The oven one (which to be honest, I left in too long) was thicker and tastier. But my husband looked at me like I was crazy when I pointed out the difference.
From the Globe and Mail:
"Cooking time varies depending on the brand of slow cooker, so check your machine. Mine, an All-Clad slow cooker, took four hours on high and eight hours on low. You can find premixed Moroccan seasonings, but this easy one can be made in larger quantities and will keep in a container for six months. Harissa can be found in a tube in most larger grocery stores. We used precut butternut squash in this recipe – a time-saver ingredient that is available in many produce sections."
We also added in some important tips to ensure slow cooker success including: no peeking, a handy conversion guide and how to layer flavour. The recipe has been a family and reader favourite. Try it out and let me know what you think.
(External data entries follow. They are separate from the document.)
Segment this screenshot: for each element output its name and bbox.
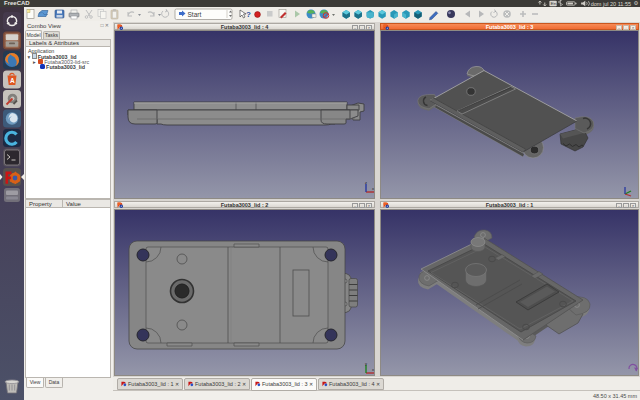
svg-text:En: En — [550, 2, 557, 6]
svg-text:y: y — [365, 361, 367, 366]
svg-text:A: A — [10, 77, 15, 84]
svg-text:Start: Start — [188, 11, 202, 18]
svg-text:z: z — [365, 180, 367, 185]
svg-text:?: ? — [246, 10, 251, 19]
svg-text:x: x — [372, 367, 374, 372]
svg-text:x: x — [372, 186, 374, 191]
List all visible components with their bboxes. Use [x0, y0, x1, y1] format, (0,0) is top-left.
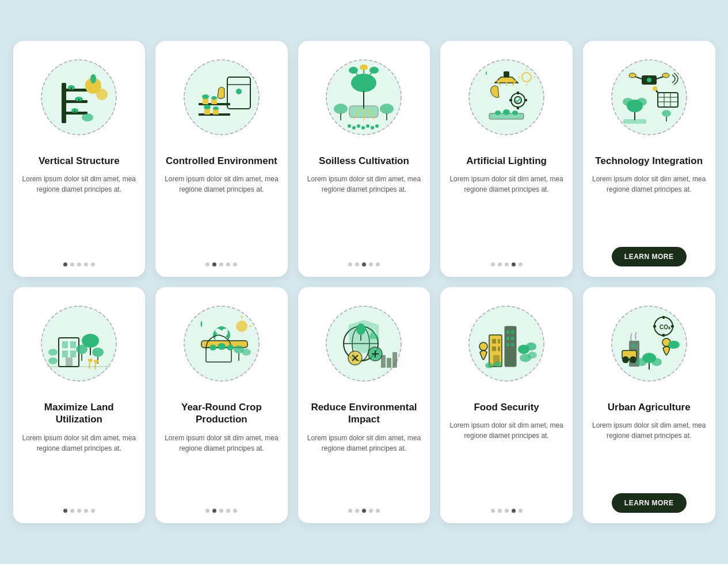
- svg-point-28: [204, 105, 211, 109]
- soilless-cultivation-icon: [315, 51, 413, 149]
- svg-point-111: [94, 360, 98, 363]
- maximize-land-icon: [30, 298, 128, 395]
- dot-2[interactable]: [212, 509, 216, 513]
- svg-point-185: [651, 358, 662, 366]
- year-round-icon: [173, 298, 270, 395]
- dot-3[interactable]: [219, 262, 223, 266]
- svg-point-106: [76, 345, 87, 354]
- svg-rect-142: [387, 358, 391, 368]
- dot-4[interactable]: [512, 262, 516, 266]
- dot-2[interactable]: [212, 262, 216, 266]
- dot-2[interactable]: [355, 262, 359, 266]
- dot-2[interactable]: [498, 262, 502, 266]
- dot-2[interactable]: [70, 262, 74, 266]
- card-maximize-land-title: Maximize Land Utilization: [22, 401, 136, 426]
- svg-point-108: [92, 348, 104, 357]
- dot-2[interactable]: [355, 509, 359, 513]
- svg-point-79: [629, 73, 636, 78]
- vertical-structure-icon: [30, 51, 128, 149]
- svg-rect-55: [504, 71, 509, 77]
- svg-point-165: [494, 361, 502, 367]
- card-vertical-structure-body: Lorem ipsum dolor sit dim amet, mea regi…: [22, 174, 136, 254]
- dots-artificial-lighting: [491, 262, 523, 266]
- dot-1[interactable]: [348, 262, 352, 266]
- svg-point-175: [668, 341, 680, 349]
- dot-5[interactable]: [233, 509, 237, 513]
- dot-4[interactable]: [369, 262, 373, 266]
- dot-3[interactable]: [505, 262, 509, 266]
- svg-point-127: [242, 349, 251, 356]
- dot-5[interactable]: [376, 262, 380, 266]
- svg-point-113: [48, 357, 58, 364]
- card-technology-integration: Technology Integration Lorem ipsum dolor…: [583, 41, 715, 277]
- card-soilless-cultivation-title: Soilless Cultivation: [319, 155, 409, 167]
- dot-4[interactable]: [84, 262, 88, 266]
- dots-controlled-environment: [205, 262, 237, 266]
- svg-rect-101: [62, 350, 68, 357]
- svg-rect-170: [662, 316, 665, 319]
- dot-4[interactable]: [226, 262, 230, 266]
- svg-point-44: [357, 124, 360, 128]
- svg-point-88: [653, 86, 657, 91]
- dot-1[interactable]: [348, 509, 352, 513]
- dot-5[interactable]: [91, 262, 95, 266]
- card-food-security-title: Food Security: [474, 401, 539, 413]
- svg-point-118: [236, 321, 247, 332]
- dot-3[interactable]: [362, 509, 366, 513]
- card-vertical-structure-footer: [22, 262, 136, 266]
- dot-3[interactable]: [77, 509, 81, 513]
- svg-rect-147: [492, 339, 496, 344]
- svg-rect-150: [498, 346, 500, 351]
- svg-point-164: [485, 363, 493, 368]
- dot-3[interactable]: [219, 509, 223, 513]
- svg-point-110: [88, 359, 93, 362]
- card-food-security-body: Lorem ipsum dolor sit dim amet, mea regi…: [449, 420, 563, 501]
- dot-3[interactable]: [77, 262, 81, 266]
- card-vertical-structure-title: Vertical Structure: [39, 155, 120, 167]
- dot-1[interactable]: [205, 262, 209, 266]
- dot-4[interactable]: [84, 509, 88, 513]
- card-soilless-cultivation: Soilless Cultivation Lorem ipsum dolor s…: [298, 41, 430, 277]
- svg-rect-178: [636, 345, 638, 348]
- dot-5[interactable]: [91, 509, 95, 513]
- learn-more-button-bottom[interactable]: LEARN MORE: [612, 493, 687, 513]
- card-artificial-lighting-body: Lorem ipsum dolor sit dim amet, mea regi…: [449, 174, 563, 254]
- dot-4[interactable]: [512, 509, 516, 513]
- dots-soilless: [348, 262, 380, 266]
- dot-4[interactable]: [369, 509, 373, 513]
- svg-point-15: [82, 113, 93, 121]
- card-year-round-title: Year-Round Crop Production: [165, 401, 279, 426]
- card-reduce-environmental-body: Lorem ipsum dolor sit dim amet, mea regi…: [307, 433, 421, 501]
- card-controlled-environment-body: Lorem ipsum dolor sit dim amet, mea regi…: [165, 174, 279, 254]
- svg-rect-67: [517, 106, 519, 109]
- dot-4[interactable]: [226, 509, 230, 513]
- svg-point-124: [227, 345, 234, 350]
- dot-3[interactable]: [362, 262, 366, 266]
- svg-point-35: [349, 67, 358, 74]
- card-maximize-land: Maximize Land Utilization Lorem ipsum do…: [13, 287, 146, 523]
- dot-5[interactable]: [519, 262, 523, 266]
- dots-maximize-land: [63, 509, 95, 513]
- learn-more-button-top[interactable]: LEARN MORE: [612, 247, 687, 266]
- svg-point-72: [503, 109, 510, 115]
- dot-1[interactable]: [205, 509, 209, 513]
- svg-point-33: [351, 74, 376, 92]
- svg-rect-141: [381, 355, 386, 368]
- dot-5[interactable]: [376, 509, 380, 513]
- dot-2[interactable]: [498, 509, 502, 513]
- svg-point-92: [636, 98, 647, 106]
- svg-rect-3: [62, 89, 87, 92]
- dot-3[interactable]: [505, 509, 509, 513]
- dot-1[interactable]: [491, 509, 495, 513]
- dot-5[interactable]: [519, 509, 523, 513]
- svg-point-43: [352, 126, 356, 129]
- dot-2[interactable]: [70, 509, 74, 513]
- dot-1[interactable]: [63, 509, 67, 513]
- card-food-security-footer: [449, 509, 563, 513]
- dot-1[interactable]: [491, 262, 495, 266]
- card-year-round: Year-Round Crop Production Lorem ipsum d…: [155, 287, 288, 523]
- card-year-round-body: Lorem ipsum dolor sit dim amet, mea regi…: [165, 433, 279, 501]
- card-technology-integration-body: Lorem ipsum dolor sit dim amet, mea regi…: [592, 174, 706, 239]
- dot-1[interactable]: [63, 262, 67, 266]
- dot-5[interactable]: [233, 262, 237, 266]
If you are a die-hard fan of the slow cooker, just remember that fatty meats like thighs, shoulder, shanks and brisket do better because the fat breaks down slowly and the collagen helps keep the meat tender. And firing up a pan to brown the meat and sauté the onions will improve your flavour, somewhat.
I know that some people absolutely adore their slow cookers while others leave them to collect dust in the basement. I admit, I use mine intermittently, mostly for chili and brisket. But now I have a new love in my life -- my Instant Pot and next Wednesday on CBC Radio Here and Now I am going to talk about how and why I love it so much.